De raadsman van de verdachte, mr. M. Ayan, advocaat te Amsterdam, is evenmin ter terechtzitting aanwezig.
[…]
De raadsheer verleent namens het hof verstek tegen de niet verschenen verdachte en beveelt dat met de behandeling van de zaak zal worden voortgegaan.
De advocaat-generaal voert het woord en leest haar vordering voor. Zij vordert de niet-ontvankelijkheid van de verdachte in het hoger beroep. Deze vordering wordt aan het hof overgelegd en in het dossier gevoegd.
Na kort beraad verklaart de raadsheer het onderzoek gesloten en deelt de uitspraak direct mede.
De raadsheer spreekt het arrest uit.”
[…]
“Noot: Na sluiting van het onderzoek en na mededeling van de uitspraak is gebleken dat de raadsman van de verdachte op 15 februari 2023 om 12:47 uur - derhalve tijdig - grieven naar de Verkeerstoren heeft verstuurd. De voorzitter en/of de griffier waren hiervan ten tijde van het onderzoek ter terechtzitting niet op de hoogte, de advocaat-generaal evenmin. Indien de grieven bij het onderzoek ter terechtzitting bij de voorzitter bekend zouden zijn geweest, dan was een niet-ontvankelijkverklaring van de verdachte achterwege gebleven.”
2.4
Uit voormeld proces-verbaal van de terechtzitting in hoger beroep blijkt dat het hof de zaak op 16 februari 2023 heeft behandeld. Bij de aan de Hoge Raad toegezonden stukken van het geding bevindt zich een e-mail van de raadsman van de verdachte aan de Verkeerstoren van het hof van 15 februari 2023. Gelet op de inhoud van deze mail, waarin staat dat het hoger beroep zich onder meer richt tegen de bewezenverklaring, de strafmaat en de toegewezen vordering van de benadeelde partij, zijn namens de verdachte grieven ingediend.
2.5
Uit al het voorgaande volgt dat het hof ter terechtzitting in hoger beroep ten onrechte ervan is uitgegaan dat namens de verdachte geen grieven waren ingediend.
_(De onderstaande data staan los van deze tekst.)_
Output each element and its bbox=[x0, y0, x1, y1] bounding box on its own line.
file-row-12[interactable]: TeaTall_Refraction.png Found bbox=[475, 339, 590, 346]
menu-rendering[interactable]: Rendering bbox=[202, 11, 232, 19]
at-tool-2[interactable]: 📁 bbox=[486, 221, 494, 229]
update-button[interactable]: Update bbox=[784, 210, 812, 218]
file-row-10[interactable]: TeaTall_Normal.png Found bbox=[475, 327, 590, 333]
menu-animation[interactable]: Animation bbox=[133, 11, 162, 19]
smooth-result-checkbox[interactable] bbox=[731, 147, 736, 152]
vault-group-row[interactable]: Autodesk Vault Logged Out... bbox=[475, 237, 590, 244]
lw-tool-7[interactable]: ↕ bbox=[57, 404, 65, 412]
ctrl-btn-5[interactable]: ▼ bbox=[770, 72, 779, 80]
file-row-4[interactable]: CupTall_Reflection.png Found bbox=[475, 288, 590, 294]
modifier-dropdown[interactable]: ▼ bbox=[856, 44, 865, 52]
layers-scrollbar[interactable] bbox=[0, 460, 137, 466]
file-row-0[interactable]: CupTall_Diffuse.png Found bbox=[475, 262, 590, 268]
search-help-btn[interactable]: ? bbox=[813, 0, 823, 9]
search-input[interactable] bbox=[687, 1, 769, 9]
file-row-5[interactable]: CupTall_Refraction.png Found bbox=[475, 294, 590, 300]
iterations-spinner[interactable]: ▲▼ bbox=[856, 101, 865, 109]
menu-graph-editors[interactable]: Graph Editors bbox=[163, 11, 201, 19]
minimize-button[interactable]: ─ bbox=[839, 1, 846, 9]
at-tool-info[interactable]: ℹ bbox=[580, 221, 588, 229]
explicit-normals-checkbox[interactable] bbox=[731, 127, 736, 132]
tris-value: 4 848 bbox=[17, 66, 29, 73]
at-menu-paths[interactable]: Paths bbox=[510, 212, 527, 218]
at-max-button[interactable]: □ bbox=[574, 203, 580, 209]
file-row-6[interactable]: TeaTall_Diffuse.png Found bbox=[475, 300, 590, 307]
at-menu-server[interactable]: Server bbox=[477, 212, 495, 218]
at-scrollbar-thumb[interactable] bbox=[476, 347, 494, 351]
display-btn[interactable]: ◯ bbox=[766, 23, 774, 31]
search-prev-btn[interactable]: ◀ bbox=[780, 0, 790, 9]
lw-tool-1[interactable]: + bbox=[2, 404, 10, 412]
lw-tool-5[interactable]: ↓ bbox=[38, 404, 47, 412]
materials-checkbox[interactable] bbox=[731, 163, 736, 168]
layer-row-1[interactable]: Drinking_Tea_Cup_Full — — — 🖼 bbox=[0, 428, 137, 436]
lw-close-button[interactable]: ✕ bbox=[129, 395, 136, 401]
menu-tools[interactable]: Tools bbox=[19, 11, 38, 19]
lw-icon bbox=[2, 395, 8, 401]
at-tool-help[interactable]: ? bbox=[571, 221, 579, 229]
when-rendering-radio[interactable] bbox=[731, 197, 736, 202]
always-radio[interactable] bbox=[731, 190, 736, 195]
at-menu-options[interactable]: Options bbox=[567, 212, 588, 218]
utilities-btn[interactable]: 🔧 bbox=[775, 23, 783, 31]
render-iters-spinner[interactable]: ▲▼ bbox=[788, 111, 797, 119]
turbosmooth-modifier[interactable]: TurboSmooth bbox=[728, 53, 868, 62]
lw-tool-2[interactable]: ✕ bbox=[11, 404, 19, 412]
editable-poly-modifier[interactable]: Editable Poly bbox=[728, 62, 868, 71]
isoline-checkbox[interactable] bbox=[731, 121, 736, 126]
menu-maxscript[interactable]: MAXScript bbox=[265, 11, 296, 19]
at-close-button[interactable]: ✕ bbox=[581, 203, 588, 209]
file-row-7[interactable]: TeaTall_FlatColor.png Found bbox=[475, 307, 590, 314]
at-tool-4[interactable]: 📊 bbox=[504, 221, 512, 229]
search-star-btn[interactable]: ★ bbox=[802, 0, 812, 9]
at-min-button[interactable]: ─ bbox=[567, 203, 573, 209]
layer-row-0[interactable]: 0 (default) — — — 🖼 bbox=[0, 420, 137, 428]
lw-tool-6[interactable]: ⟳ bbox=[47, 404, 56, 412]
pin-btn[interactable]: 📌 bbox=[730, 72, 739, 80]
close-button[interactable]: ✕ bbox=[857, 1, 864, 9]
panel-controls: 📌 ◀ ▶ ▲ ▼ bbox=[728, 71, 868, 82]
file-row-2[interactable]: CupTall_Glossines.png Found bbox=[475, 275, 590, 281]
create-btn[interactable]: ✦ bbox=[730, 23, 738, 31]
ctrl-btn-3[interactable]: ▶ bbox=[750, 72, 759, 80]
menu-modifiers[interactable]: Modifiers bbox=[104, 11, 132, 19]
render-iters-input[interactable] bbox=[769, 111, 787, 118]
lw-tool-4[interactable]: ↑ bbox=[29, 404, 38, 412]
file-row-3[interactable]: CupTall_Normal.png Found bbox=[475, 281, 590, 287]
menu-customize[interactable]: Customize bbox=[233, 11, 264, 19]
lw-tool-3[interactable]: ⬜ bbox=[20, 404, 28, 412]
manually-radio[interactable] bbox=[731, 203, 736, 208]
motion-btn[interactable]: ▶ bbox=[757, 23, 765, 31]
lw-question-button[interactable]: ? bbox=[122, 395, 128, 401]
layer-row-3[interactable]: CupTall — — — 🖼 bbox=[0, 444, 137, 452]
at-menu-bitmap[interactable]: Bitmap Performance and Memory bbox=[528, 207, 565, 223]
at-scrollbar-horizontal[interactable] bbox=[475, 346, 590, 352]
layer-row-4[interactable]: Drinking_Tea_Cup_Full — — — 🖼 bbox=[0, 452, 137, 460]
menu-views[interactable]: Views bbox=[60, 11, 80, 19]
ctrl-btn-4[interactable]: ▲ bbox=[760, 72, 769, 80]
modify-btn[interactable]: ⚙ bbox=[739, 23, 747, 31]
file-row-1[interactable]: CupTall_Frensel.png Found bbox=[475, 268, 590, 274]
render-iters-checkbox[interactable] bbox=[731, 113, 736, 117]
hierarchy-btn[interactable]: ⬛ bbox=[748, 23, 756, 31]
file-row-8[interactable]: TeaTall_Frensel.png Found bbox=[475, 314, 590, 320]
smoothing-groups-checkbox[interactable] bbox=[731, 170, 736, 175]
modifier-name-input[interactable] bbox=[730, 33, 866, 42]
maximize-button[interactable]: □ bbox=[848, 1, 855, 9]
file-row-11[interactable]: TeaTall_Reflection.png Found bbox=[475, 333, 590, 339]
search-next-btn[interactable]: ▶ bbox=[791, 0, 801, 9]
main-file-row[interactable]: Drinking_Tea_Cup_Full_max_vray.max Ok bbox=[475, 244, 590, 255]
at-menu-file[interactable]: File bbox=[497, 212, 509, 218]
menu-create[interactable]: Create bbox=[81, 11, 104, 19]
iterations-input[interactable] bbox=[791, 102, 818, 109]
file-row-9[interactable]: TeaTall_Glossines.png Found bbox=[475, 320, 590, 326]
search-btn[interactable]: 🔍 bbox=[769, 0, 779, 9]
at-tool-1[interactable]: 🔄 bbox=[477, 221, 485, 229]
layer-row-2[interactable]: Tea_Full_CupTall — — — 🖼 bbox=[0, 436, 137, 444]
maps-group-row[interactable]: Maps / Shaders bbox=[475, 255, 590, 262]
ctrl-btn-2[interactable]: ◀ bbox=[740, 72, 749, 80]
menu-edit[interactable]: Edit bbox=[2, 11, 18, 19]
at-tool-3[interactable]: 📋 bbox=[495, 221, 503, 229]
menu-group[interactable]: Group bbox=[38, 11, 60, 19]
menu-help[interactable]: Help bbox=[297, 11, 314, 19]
Daardoor heeft het hof de verdachte ten onrechte op de voet van artikel 416 lid 2 Sv niet-ontvankelijk verklaard in het hoger beroep. Het middel klaagt daarover terecht.

3.Slotsom

3.1
Het middel slaagt.
3.2
Ambtshalve heb ik geen grond voor vernietiging van de uitspraak van het hof aangetroffen.
3.3
Deze conclusie strekt tot vernietiging van de uitspraak van het hof en tot terugwijzing van de zaak naar het gerechtshof Amsterdam, opdat de zaak opnieuw wordt berecht en afgedaan.